7. Par ailleurs, dans sa Déclaration sur une politique européenne pour les nouvelles technologies de l’information (Budapest, 7 mai 1999), le Comité des Ministres a exhorté les gouvernements des Etats membres, en agissant le cas échéant avec des partenaires publics ou privés à «assurer le respect des droits de l’homme et de la dignité humaine, notamment de la liberté d’expression, ainsi que la protection des mineurs, la protection de la vie privée et des données personnelles, et la protection de l’individu contre toute forme de discrimination raciale dans l’utilisation et le développement des nouvelles technologies de l’information, par le biais de la régulation et de l’autorégulation, et par le développement de normes et systèmes techniques, de codes de conduite et d’autres mesures».
 
8. A la lumière du Plan d’Action de Thessalonique, le Comité des Ministres a chargé le Groupe de Spécialistes sur l’impact des nouvelles technologies de la communication sur les droits de l’homme et les valeurs démocratiques (MM-S-NT) d’analyser d’éventuelles mesures d’autorégulation à l’encontre des contenus illégaux ou préjudiciables.
 
9. Lors de l’élaboration de la Recommandation (2001) 8, le MM-S-NT a pris note des différentes initiatives prises en la matière aux niveaux national et international et a organisé plusieurs auditions avec des instances compétentes du secteur d’Internet comme la « European Internet Service Provider Association (EuroISPA) », « Internet Watch Foundation » au Royaume-Uni, la « Freiwillige Selbstkontrolle Multimedia-Diensteanbiete »  (organisme d’autorégulation des fournisseurs de services multimedia) en Allemagne, « Internet Content Rating Association (ICRA) », « Entertainment Software Rating Board », « Internet Hotline Providers in Europe (INHOPE) Association » et « Childnet International ».
 
10. Lors de la 762ème réunion des Délégués des Ministres le 5 septembre 2001, la présente Recommandation a été adoptée par le Comité des Ministres, qui a autorisé la publication de cet Exposé des Motifs.
 
II. Remarques générales
 
11. La Recommandation utilise le terme «nouveaux services de communication et d’information» sans définir ces services.

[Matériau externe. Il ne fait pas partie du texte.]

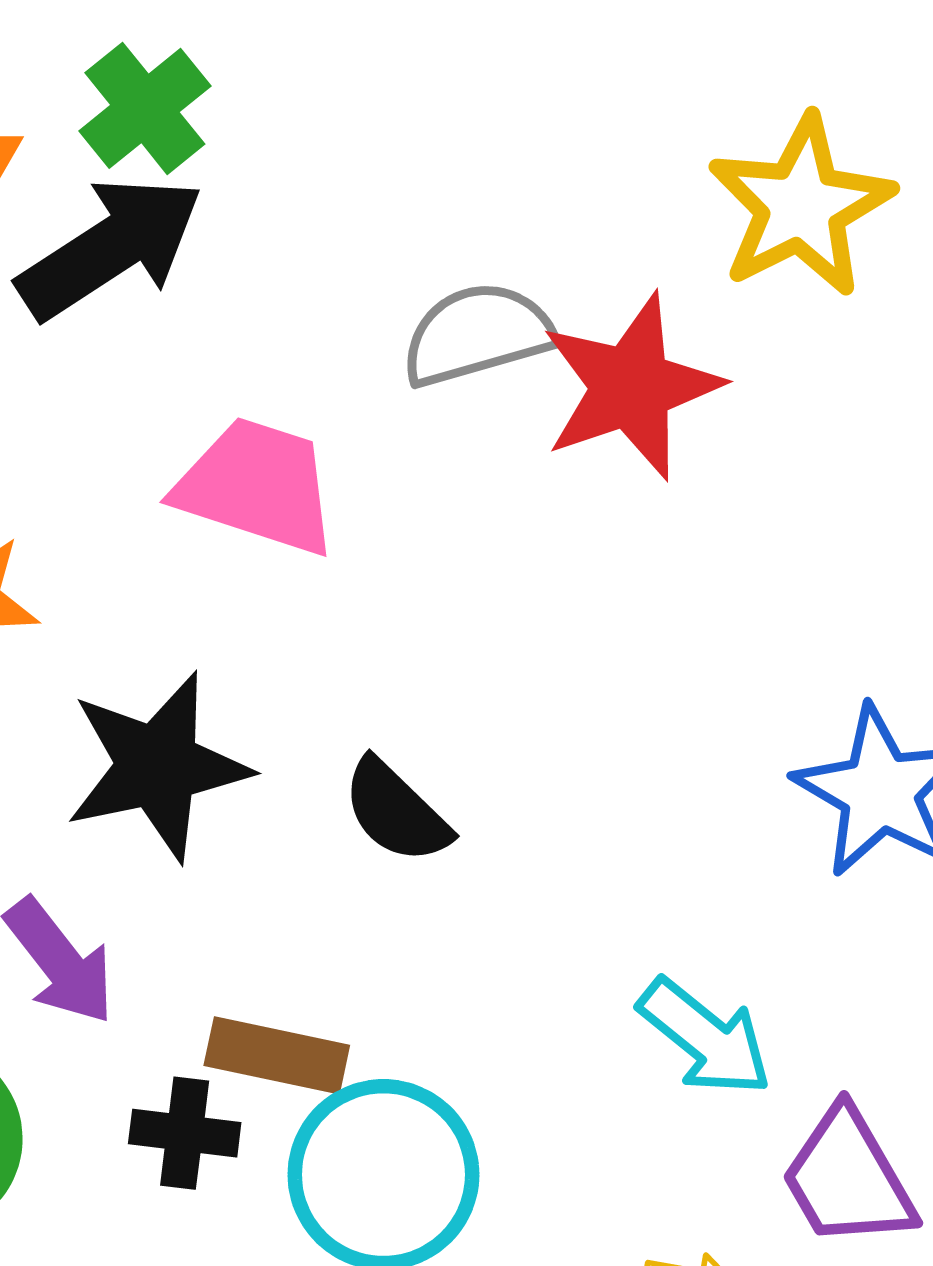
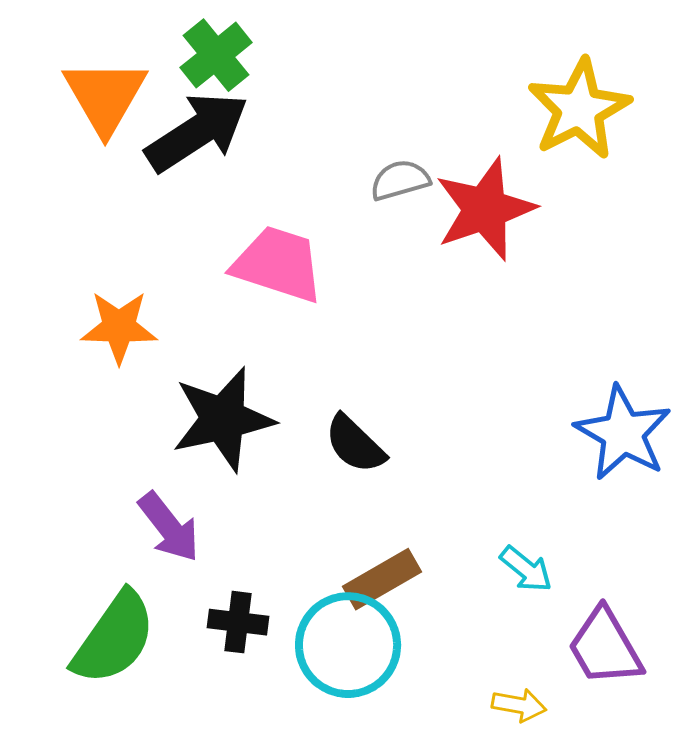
gray semicircle: (477, 334) -> (400, 180), size x0.7
cyan arrow: (705, 1037) -> (526, 569), size x0.7
brown rectangle: (277, 1055) -> (382, 579), moved, turned -42

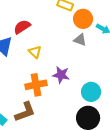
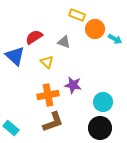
gray triangle: (80, 40) -> (64, 42), moved
brown L-shape: (25, 112) -> (53, 122), moved

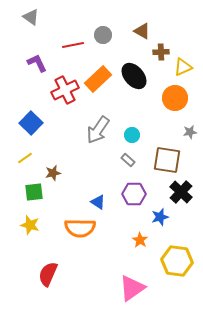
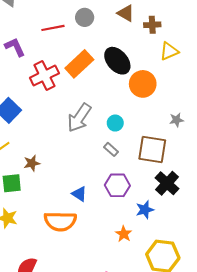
brown cross: (161, 52) -> (152, 25), moved
orange circle: (175, 98) -> (143, 84), moved

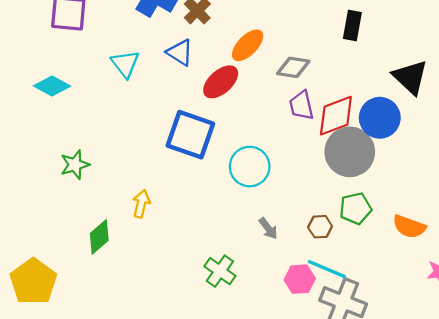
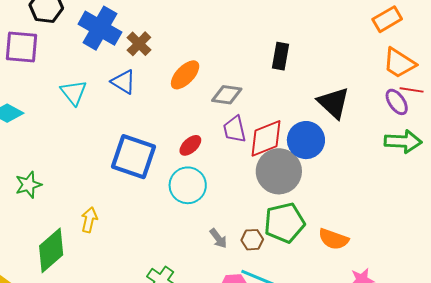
red ellipse: (221, 82) -> (190, 145), moved, size x0.7
green pentagon: (356, 208) -> (284, 223), size x1.4
gray arrow: (268, 228) -> (218, 238), moved
green diamond: (99, 237) -> (51, 250), size x1.4

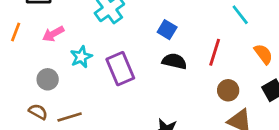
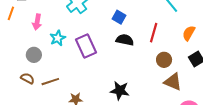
orange line: (16, 32) -> (11, 13), moved
pink arrow: (53, 34) -> (37, 22), turned -49
orange semicircle: (263, 54) -> (189, 33), turned -112

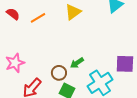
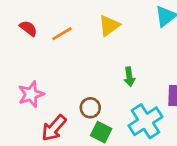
green arrow: (77, 63) -> (129, 77), moved, turned -64

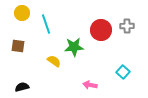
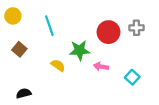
yellow circle: (22, 13) -> (13, 16), moved
brown square: (18, 46) -> (19, 49), turned 32
pink arrow: (90, 85) -> (101, 66), moved

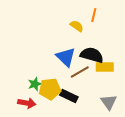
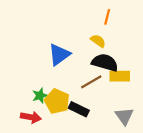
yellow semicircle: (77, 26) -> (98, 41), moved
blue triangle: (66, 57) -> (59, 55), moved, turned 40
yellow pentagon: (50, 89) -> (57, 101), turned 30

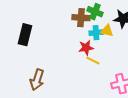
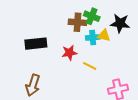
black rectangle: (25, 35) -> (36, 44), moved, turned 70
red star: (86, 48) -> (69, 53), moved

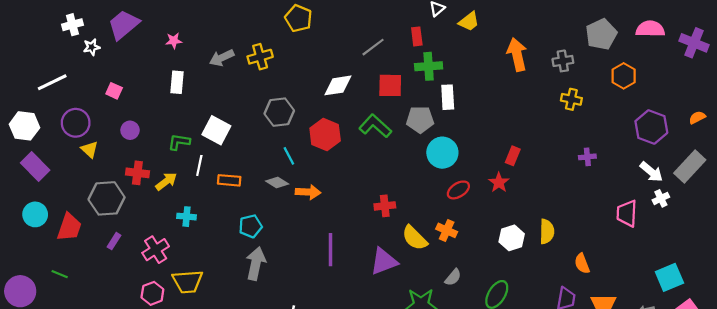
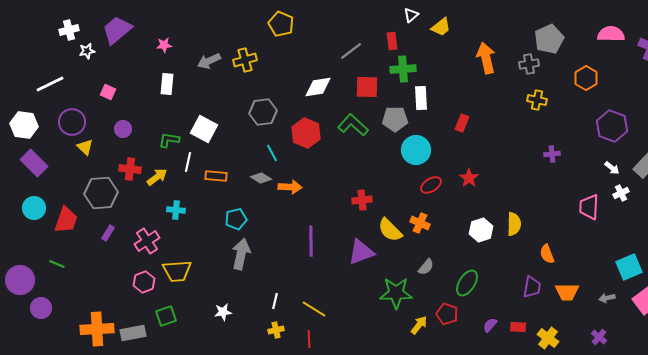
gray pentagon: (601, 34) -> (549, 39), moved
red rectangle: (513, 156) -> (462, 123), moved
white arrow: (651, 172) -> (612, 168), size x0.7

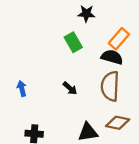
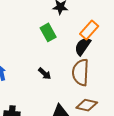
black semicircle: (112, 57) -> (83, 46), turned -72

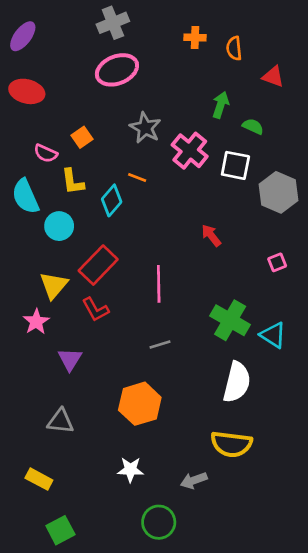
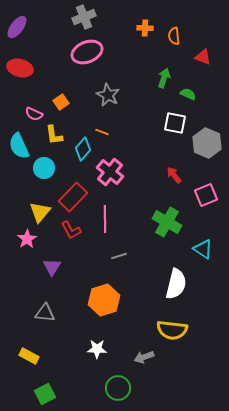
pink cross: (190, 151) -> (110, 172), moved
red arrow: (211, 235) -> (174, 175), moved
pink square: (277, 262) -> (206, 195), size x1.6
pink line: (159, 284) -> (105, 219), moved
green cross: (230, 320) -> (167, 222), moved

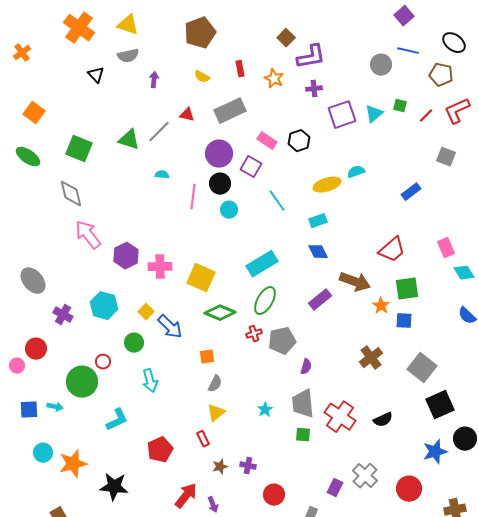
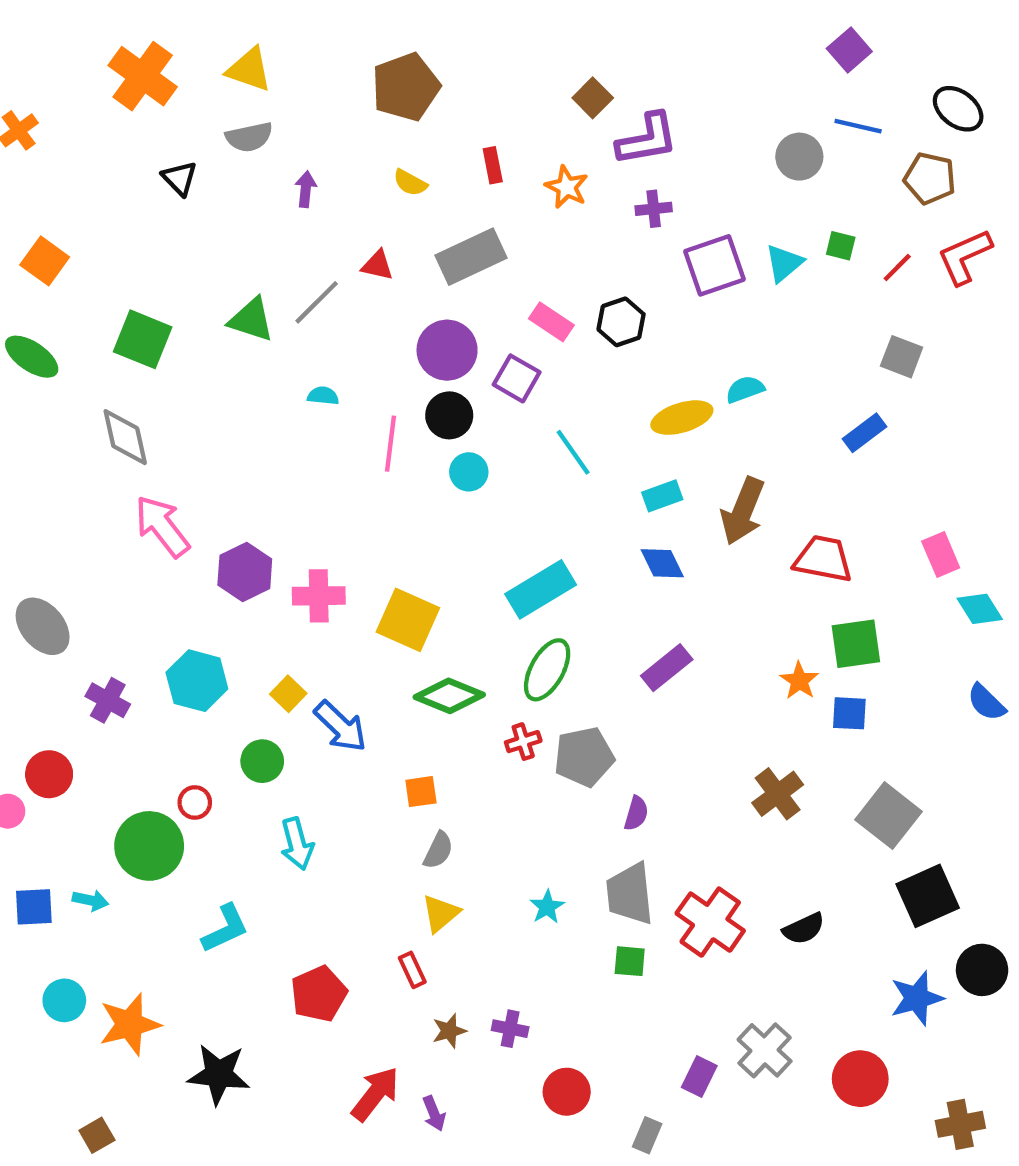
gray square: (446, 157) -> (902, 357), moved
red trapezoid: (392, 250) -> (823, 559), turned -128
brown arrow: (355, 282) -> (743, 511), moved, turned 92

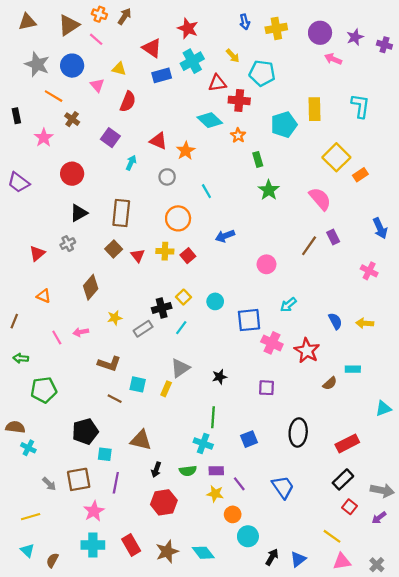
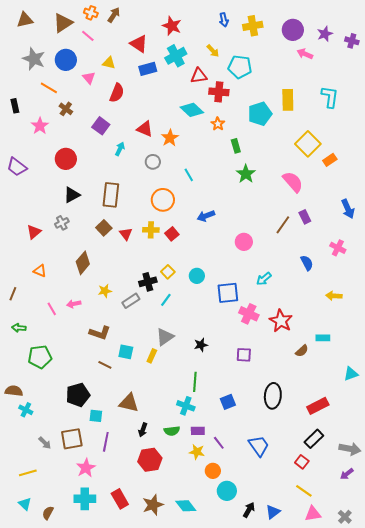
blue semicircle: (335, 321) -> (307, 263), moved
red square: (350, 507) -> (302, 462), moved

Ce terme ou des formules similaires sont largement utilisés et font habituellement référence aux services de communication et d’information numériques tels qu’Internet avec son «World Wide Web» et ses services de courrier électronique. Si le mot «Internet» est communément utilisé comme terme générique pour désigner les nouveaux services de communication et d’information, la Recommandation évite de mentionner expressément Internet, compte tenu des développements technologies rapides et partiellement imprévisibles dans ce domaine et du caractère limitatif que pourrait avoir une référence exclusive à Internet. A cet égard, l’adjectif «nouveaux» souligne ce développement récent et toujours en cours, même si certains aspects de ce développement pourraient dans un proche avenir ne plus être considérés comme véritablement nouveaux. Au vu du caractère descriptif de ce terme, les Etats membres peuvent être plus spécifiques en fonction de leur situation et de leur politique nationale.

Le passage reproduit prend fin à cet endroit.